Когда Томъ проснулся, то Сидъ успѣлъ уже одѣться и уйти. Судя по свѣту, по всей атмосферѣ, было уже поздненько. Томъ изумился. Почему его не разбудили, не тормошили, по обыкновенію, чтобы онъ всталъ? Это не предвѣщало хорошаго. Онъ одѣлся въ какія-нибудь пять минутъ и сошелъ внизъ, чувствуя себя изломаннымъ, соннымъ. Вся семья сидѣла еще за столомъ, но уже отзавтракавъ. Никто не возвысилъ голоса для упрека, но всѣ глаза отворачивались отъ Тома, господствовало молчаніе и на всемъ лежала печать торжественности, наполнявшая страхомъ душу виновнаго. Онъ сѣлъ и старался весело болтать. Но это былъ тщетный трудъ; никто не промолвилъ ничего, не улыбнулся ему въ отвѣтъ, такъ что онъ самъ умолкъ, и сердце у него совсѣмъ замерло.

Послѣ завтрака тетка увела его къ себѣ, и онъ почти обрадовался при мысли, что его высѣкутъ. Но вышло иное. Тетка стала плакать надъ нимъ и спрашивать, какъ могъ онъ поступать такъ и не щадить ея бѣднаго стараго сердца; она сказала въ заключеніе, что пусть же онъ такъ и продолжаетъ, губитъ себя и ея сѣдую голову вгоняетъ въ могилу; уговаривать его болѣе не стоитъ. Это было хуже тысячи розогъ, и душа у Тома заныла сильнѣе его тѣла. [64]Онъ плакалъ, просилъ прощенія, обѣщалъ исправиться, повторялъ эту клятву, и былъ, наконецъ, отпущенъ, чувствуя, что простили его лишь на половину и что ему удалось внушить лишь небольшое довѣріе.

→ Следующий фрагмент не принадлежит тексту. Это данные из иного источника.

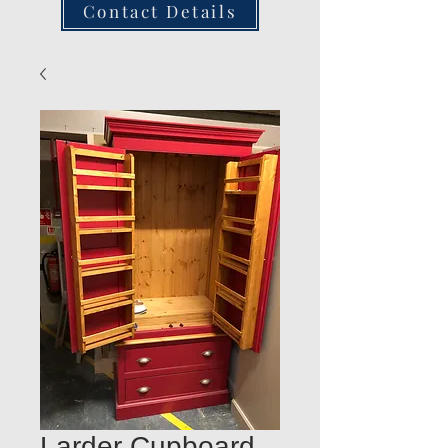
Contact Details
Larder Cupboard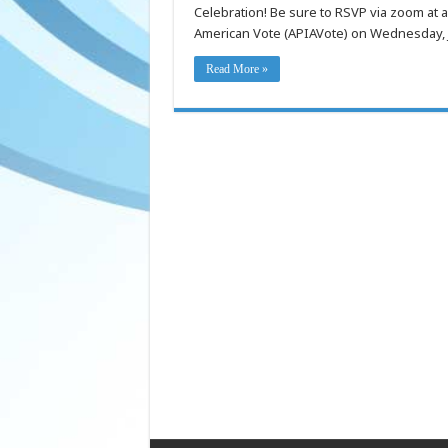
Congressional
Celebration! Be sure to RSVP via zoom at 
Celebration
on
American Vote (APIAVote) on Wednesday, J
07/16,
Thursday!
Read More »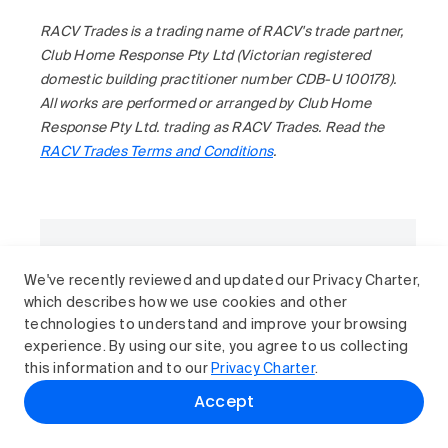
RACV Trades is a trading name of RACV's trade partner,
Club Home Response Pty Ltd (Victorian registered
domestic building practitioner number CDB-U 100178).
All works are performed or arranged by Club Home
Response Pty Ltd. trading as RACV Trades. Read the
RACV Trades Terms and Conditions
.
Want more articles like this?
We've recently reviewed and updated our Privacy Charter,
Subscribe to RACV News for advice on
which describes how we use cookies and other
cars, safety, home and travel.
technologies to understand and improve your browsing
Subscribe
experience. By using our site, you agree to us collecting
this information and to our
Privacy Charter
.
Accept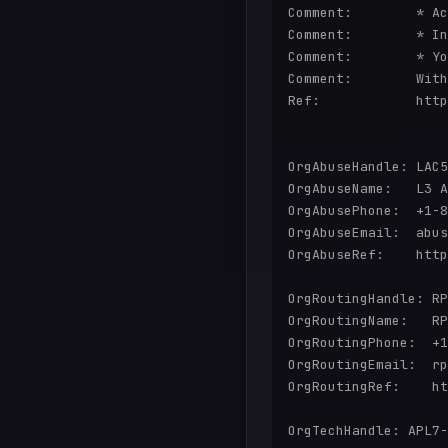
Comment:        * Ac
Comment:        * In
Comment:        * Yo
Comment:        With
Ref:            http
OrgAbuseHandle: LAC5
OrgAbuseName:   L3 A
OrgAbusePhone:  +1-8
OrgAbuseEmail:  abus
OrgAbuseRef:    http
OrgRoutingHandle: RP
OrgRoutingName:   RP
OrgRoutingPhone:  +1
OrgRoutingEmail:  rp
OrgRoutingRef:    ht
OrgTechHandle: APL7-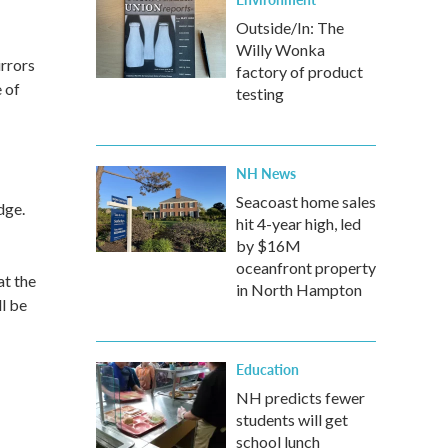
Outside/In: The
Willy Wonka
rrors
factory of product
 of
testing
NH News
Seacoast home sales
dge.
hit 4-year high, led
by $16M
oceanfront property
at the
in North Hampton
l be
Education
NH predicts fewer
students will get
school lunch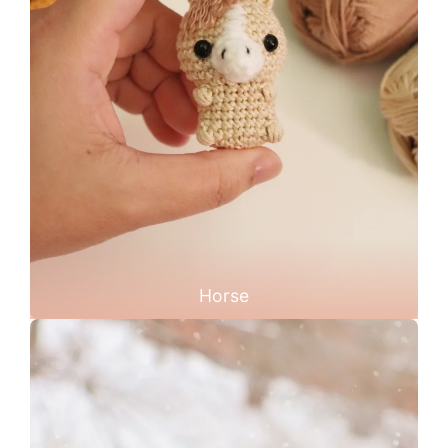
Horse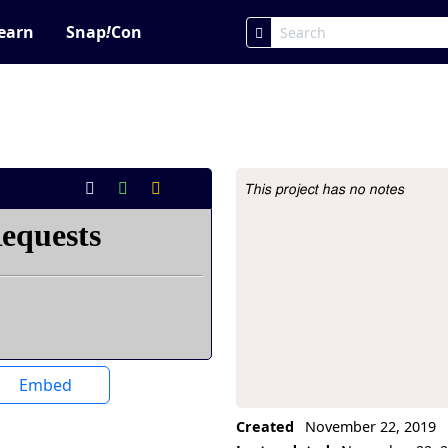
earn
Snap
!
Con
This project has no notes
Project Description
Embed
Created
November 22, 2019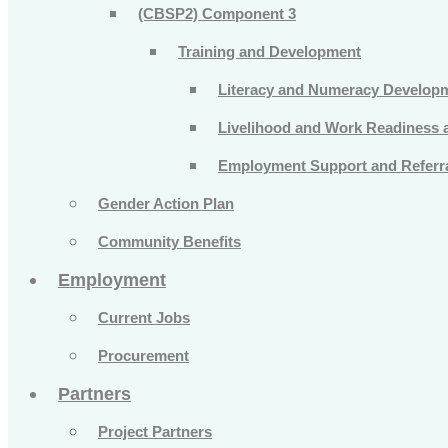
(CBSP2) Component 3
Training and Development
Literacy and Numeracy Develop
Livelihood and Work Readiness an
Employment Support and Referra
Gender Action Plan
Community Benefits
Employment
Current Jobs
Procurement
Partners
Project Partners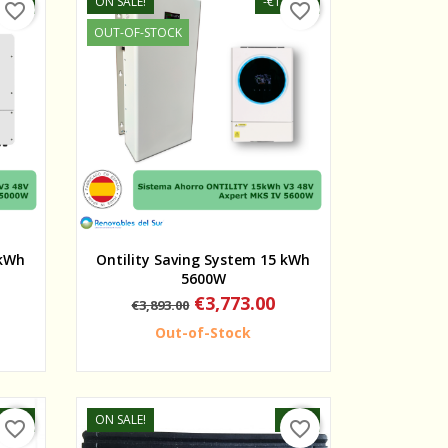
95.00
ON SALE!
-€120.00
favorite_border
favorite_border
OUT-OF-STOCK
Quick view
 kWh
Ontility Saving System 15 kWh
5600W
Regular
Price
€3,773.00
€3,893.00
price
Out-of-Stock
-15%
ON SALE!
-20%
favorite_border
favorite_border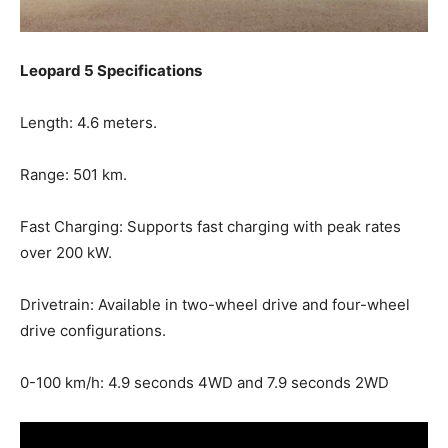
Leopard 5 Specifications
Length: 4.6 meters.
Range: 501 km.
Fast Charging: Supports fast charging with peak rates
over 200 kW.
Drivetrain: Available in two-wheel drive and four-wheel
drive configurations.
0-100 km/h: 4.9 seconds 4WD and 7.9 seconds 2WD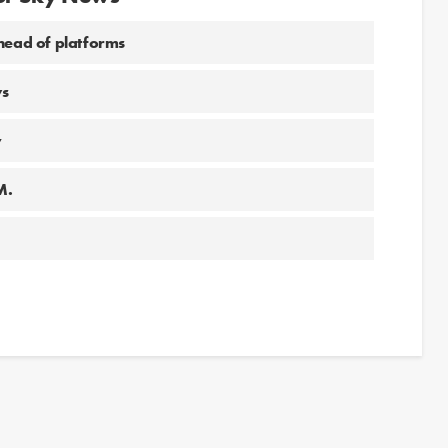
 head of platforms
ws
y
M.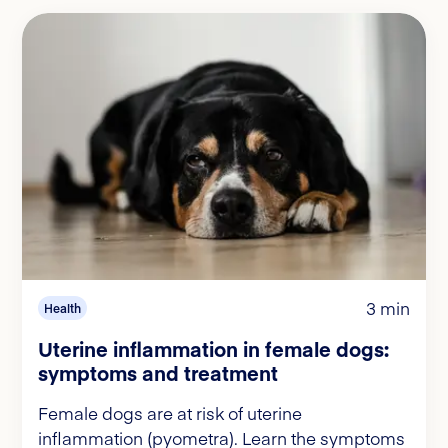
3 min
Health
Uterine inflammation in female dogs:
symptoms and treatment
Female dogs are at risk of uterine
inflammation (pyometra). Learn the symptoms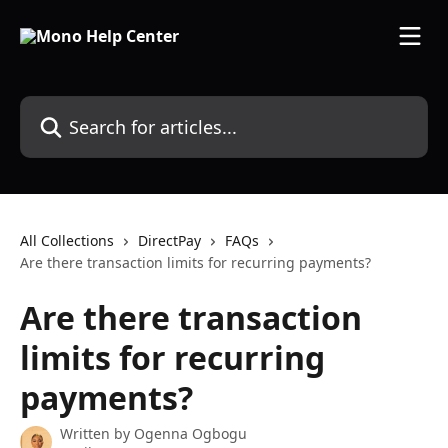
Skip to main content
Search for articles...
All Collections
DirectPay
FAQs
Are there transaction limits for recurring payments?
Are there transaction
limits for recurring
payments?
Written by
Ogenna Ogbogu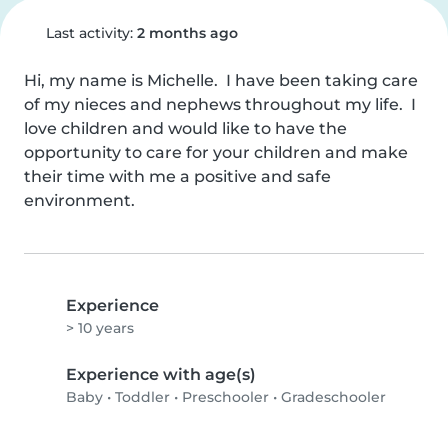
Last activity:
2 months ago
Hi, my name is Michelle.  I have been taking care 
of my nieces and nephews throughout my life.  I 
love children and would like to have the 
opportunity to care for your children and make 
their time with me a positive and safe 
environment.
Experience
> 10 years
Experience with age(s)
Baby
•
Toddler
•
Preschooler
•
Gradeschooler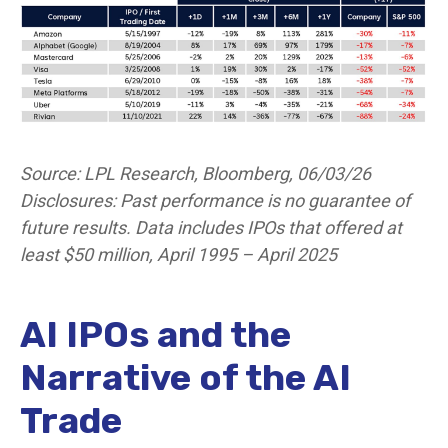
Source: LPL Research, Bloomberg, 06/03/26
Disclosures: Past performance is no guarantee of
future results. Data includes IPOs that offered at
least $50 million, April 1995 – April 2025
AI IPOs and the
Narrative of the AI
Trade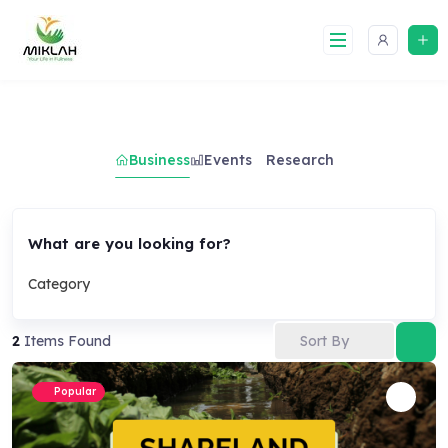
Skip
to
content
Business
Events
Research
What are you looking for?
Category
Sort By
2
Items Found
Popular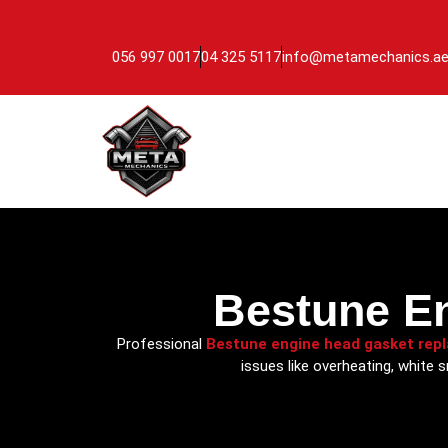
056 997 0017
04 325 5117
info@metamechanics.a
Bestune E
Professional
Bestune engine head gasket rep
issues like overheating, white 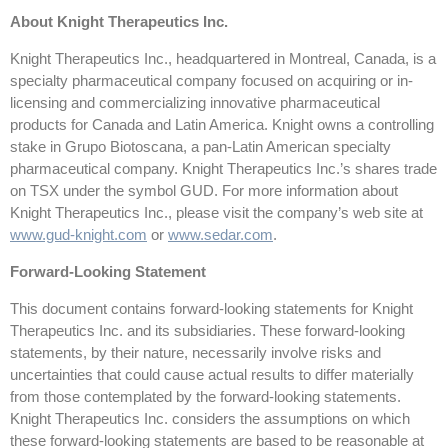
About Knight Therapeutics Inc.
Knight Therapeutics Inc., headquartered in Montreal, Canada, is a
specialty pharmaceutical company focused on acquiring or in-
licensing and commercializing innovative pharmaceutical
products for Canada and Latin America. Knight owns a controlling
stake in Grupo Biotoscana, a pan-Latin American specialty
pharmaceutical company. Knight Therapeutics Inc.’s shares trade
on TSX under the symbol GUD. For more information about
Knight Therapeutics Inc., please visit the company’s web site at
www.gud-knight.com
or
www.sedar.com
.
Forward-Looking Statement
This document contains forward-looking statements for Knight
Therapeutics Inc. and its subsidiaries. These forward-looking
statements, by their nature, necessarily involve risks and
uncertainties that could cause actual results to differ materially
from those contemplated by the forward-looking statements.
Knight Therapeutics Inc. considers the assumptions on which
these forward-looking statements are based to be reasonable at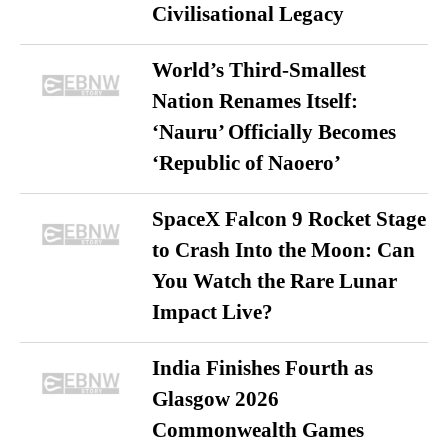
Civilisational Legacy
World’s Third-Smallest
Nation Renames Itself:
‘Nauru’ Officially Becomes
‘Republic of Naoero’
SpaceX Falcon 9 Rocket Stage
to Crash Into the Moon: Can
You Watch the Rare Lunar
Impact Live?
India Finishes Fourth as
Glasgow 2026
Commonwealth Games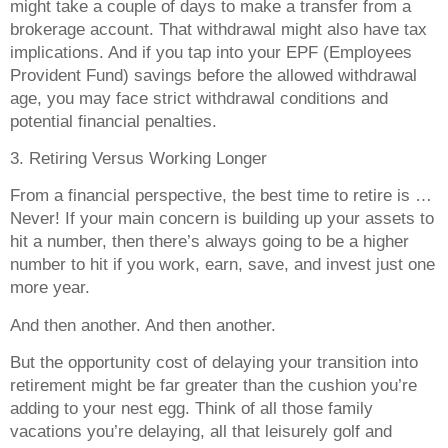
might take a couple of days to make a transfer from a
brokerage account. That withdrawal might also have tax
implications. And if you tap into your EPF (Employees
Provident Fund) savings before the allowed withdrawal
age, you may face strict withdrawal conditions and
potential financial penalties.
3. Retiring Versus Working Longer
From a financial perspective, the best time to retire is …
Never! If your main concern is building up your assets to
hit a number, then there’s always going to be a higher
number to hit if you work, earn, save, and invest just one
more year.
And then another. And then another.
But the opportunity cost of delaying your transition into
retirement might be far greater than the cushion you’re
adding to your nest egg. Think of all those family
vacations you’re delaying, all that leisurely golf and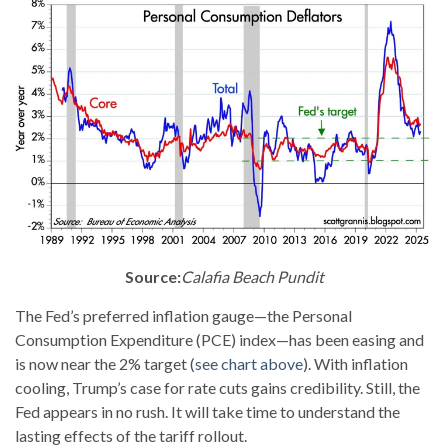
Source:
Calafia Beach Pundit
The Fed’s preferred inflation gauge—the Personal
Consumption Expenditure (PCE) index—has been easing and
is now near the 2% target (
see chart above
). With inflation
cooling, Trump’s case for rate cuts gains credibility. Still, the
Fed appears in no rush. It will take time to understand the
lasting effects of the tariff rollout.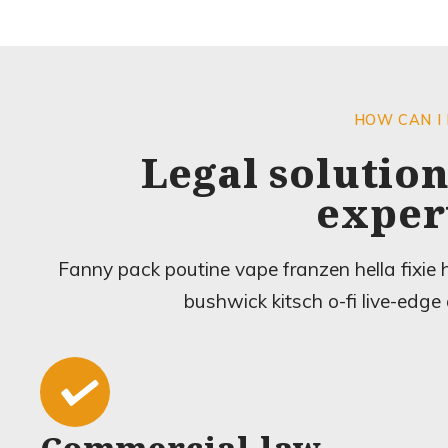
HOW CAN I
Legal solution
exper
Fanny pack poutine vape franzen hella fixie
bushwick kitsch o-fi live-edge 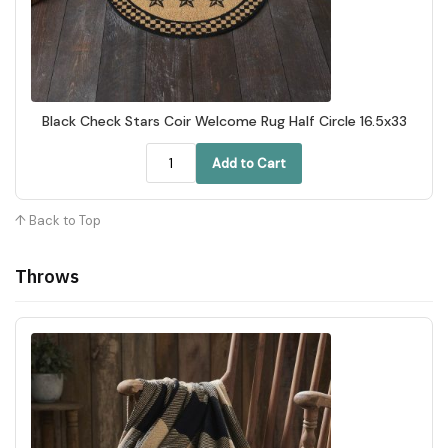
Black Check Stars Coir Welcome Rug Half Circle 16.5x33
Add to Cart
↑ Back to Top
Throws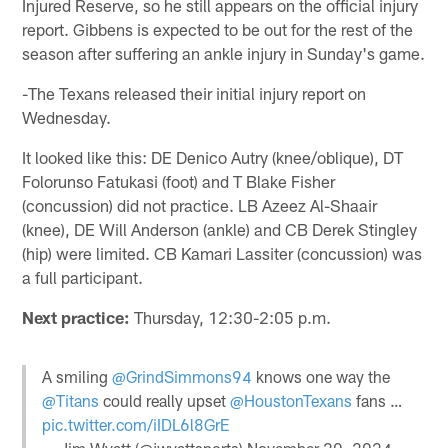
Injured Reserve, so he still appears on the official injury
report. Gibbens is expected to be out for the rest of the
season after suffering an ankle injury in Sunday's game.
-The Texans released their initial injury report on
Wednesday.
It looked like this: DE Denico Autry (knee/oblique), DT
Folorunso Fatukasi (foot) and T Blake Fisher
(concussion) did not practice. LB Azeez Al-Shaair
(knee), DE Will Anderson (ankle) and CB Derek Stingley
(hip) were limited. CB Kamari Lassiter (concussion) was
a full participant.
Next practice:
Thursday, 12:30-2:05 p.m.
A smiling
@GrindSimmons94
knows one way the
@Titans
could really upset
@HoustonTexans
fans …
pic.twitter.com/iIDL6l8GrE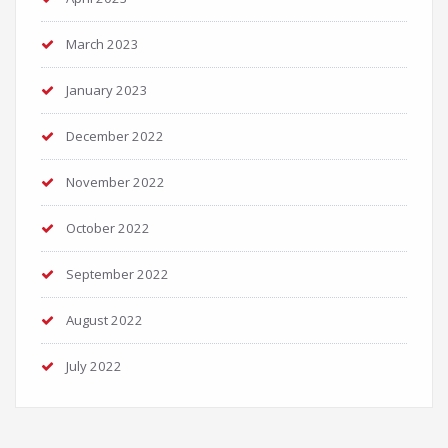
March 2023
January 2023
December 2022
November 2022
October 2022
September 2022
August 2022
July 2022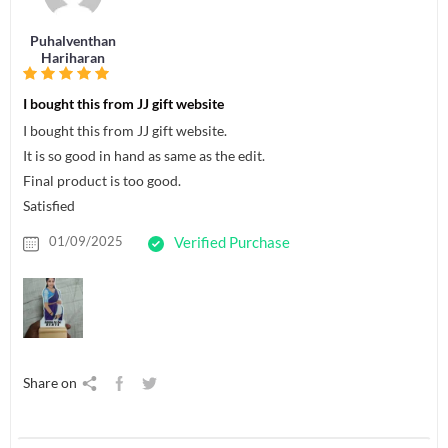
Puhalventhan
Hariharan
I bought this from JJ gift website
I bought this from JJ gift website.
It is so good in hand as same as the edit.
Final product is too good.
Satisfied
01/09/2025
Verified Purchase
Share on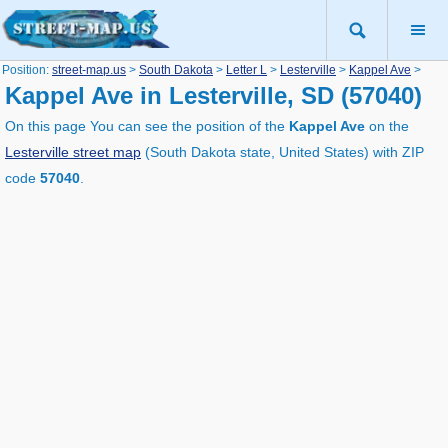
Position:
street-map.us
>
South Dakota
>
Letter L
>
Lesterville
>
Kappel Ave
>
Kappel Ave in Lesterville, SD (57040)
On this page You can see the position of the
Kappel Ave
on the
Lesterville street map
(South Dakota state, United States) with ZIP
code
57040
.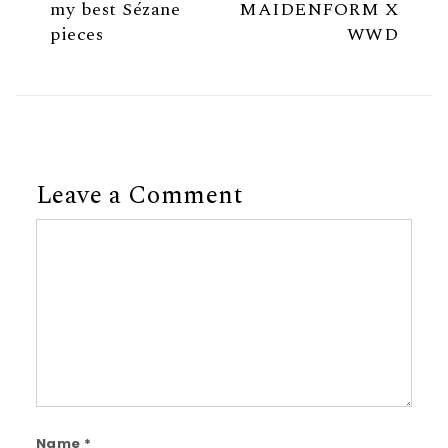
my best Sézane
MAIDENFORM X
pieces
WWD
Leave a Comment
Comment
Name
*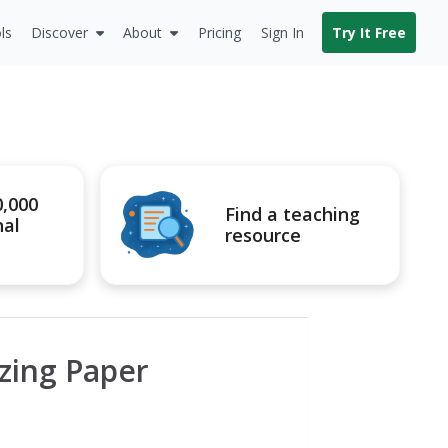
ls
Discover
About
Pricing
Sign In
Try It Free
0,000
Find a teaching
nal
resource
izing Paper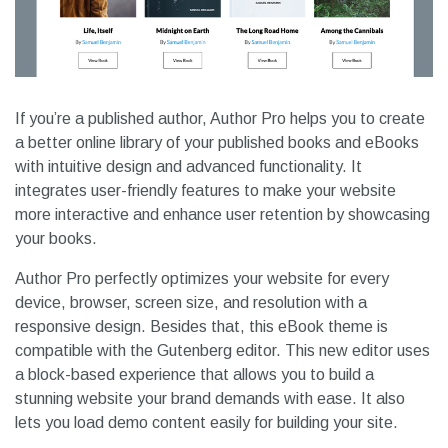
If you’re a published author, Author Pro helps you to create
a better online library of your published books and eBooks
with intuitive design and advanced functionality. It
integrates user-friendly features to make your website
more interactive and enhance user retention by showcasing
your books.
Author Pro perfectly optimizes your website for every
device, browser, screen size, and resolution with a
responsive design. Besides that, this eBook theme is
compatible with the Gutenberg editor. This new editor uses
a block-based experience that allows you to build a
stunning website your brand demands with ease. It also
lets you load demo content easily for building your site.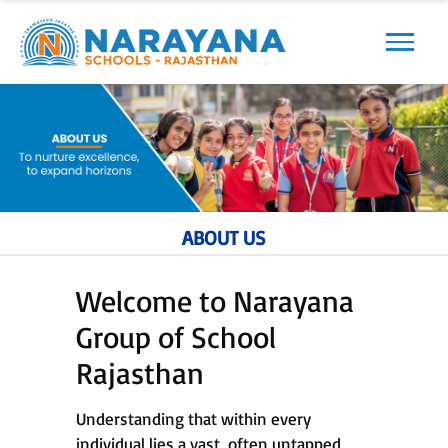
Previous
Next
ABOUT US
Welcome to Narayana
Group of School
Rajasthan
Understanding that within every
individual lies a vast, often untapped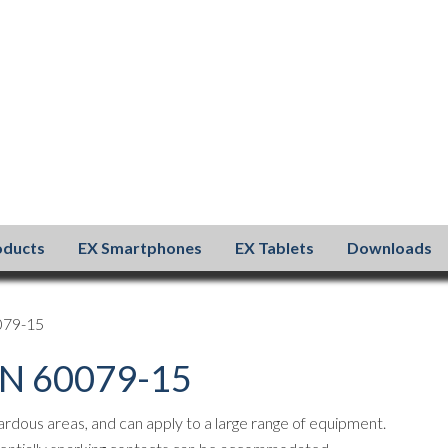
oducts
EX Smartphones
EX Tablets
Downloads
0079-15
 EN 60079-15
zardous areas, and can apply to a large range of equipment.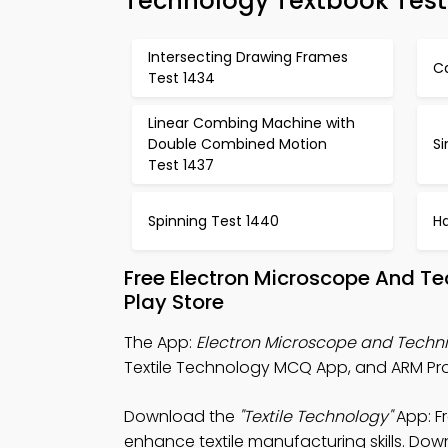
Technology Textbook Test
Intersecting Drawing Frames
C
Test 1434
Linear Combing Machine with
Double Combined Motion
Si
Test 1437
Spinning Test 1440
H
Free Electron Microscope And T
Play Store
The App:
Electron Microscope and Tech
Textile Technology MCQ App, and ARM Pro
Download the
"Textile Technology"
App: F
enhance textile manufacturing skills. Down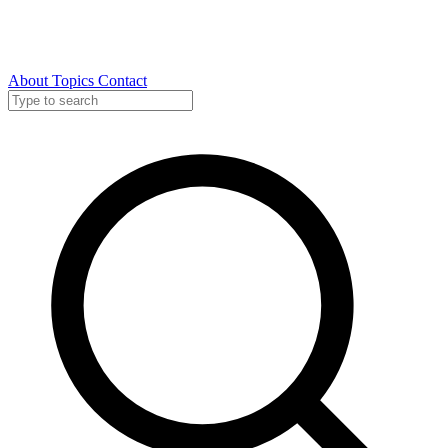
About
Topics
Contact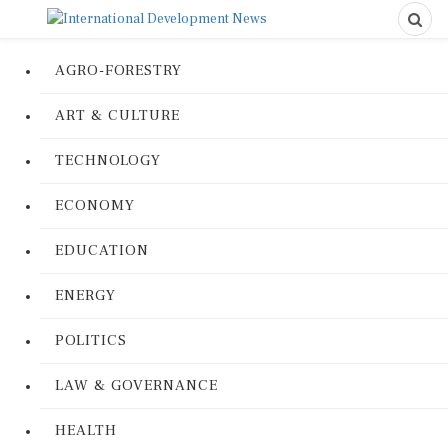
AGRO-FORESTRY
ART & CULTURE
TECHNOLOGY
ECONOMY
EDUCATION
ENERGY
POLITICS
LAW & GOVERNANCE
HEALTH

Онъ вышелъ въ такомъ угнетенномъ состояніи духа, что не думалъ даже объ отмщеніи Сиду, поэтому тотъ совершенно напрасно поспѣшилъ улизнутъ черезъ заднюю калитку. Грустно и угрюмо побрелъ онъ въ школу и позволилъ высѣчь себя, совмѣстно съ Джо Гарперомъ (за то, что играли въ карты еще наканунѣ), съ равнодушіемъ человѣка, душа котораго обременена слишкомъ большими горестями для того, чтобы обращать вниманіе на бездѣлицы. Потомъ онъ сѣлъ на свое мѣсто, поставилъ локти на столъ и уперся подбородкомъ въ ладони, устремивъ на стѣну неподвижный взглядъ мученика, страданія котораго достигли предѣла и стали невыносимыми. Локоть его упирался во что-то твердое. Просидѣвъ долго въ томъ же положеніи, онъ сдвинулся, наконецъ, медленно, неохотно, и взялъ, вздыхая, этотъ предметъ. Это было что-то, завернутое въ бумажку. Онъ развернулъ, и у него вырвался протяжный, исполинскій вздохъ. Сердце его надорвалось: въ бумажкѣ была мѣдная кнопка отъ каминной рѣшетки!.. Это было тѣмъ послѣднимъ перышкомъ, которое надломило спину верблюда.


  1. Еслибы у м-ра Гарбизона былъ невольникъ, по имени „Буль“, то Томъ назвалъ бы его „Гарбизоновъ Буль“. Но, говоря о сынѣ или собакѣ какого-нибудь лица, можно было сказать „Буль Гарбизонъ“ или т. п.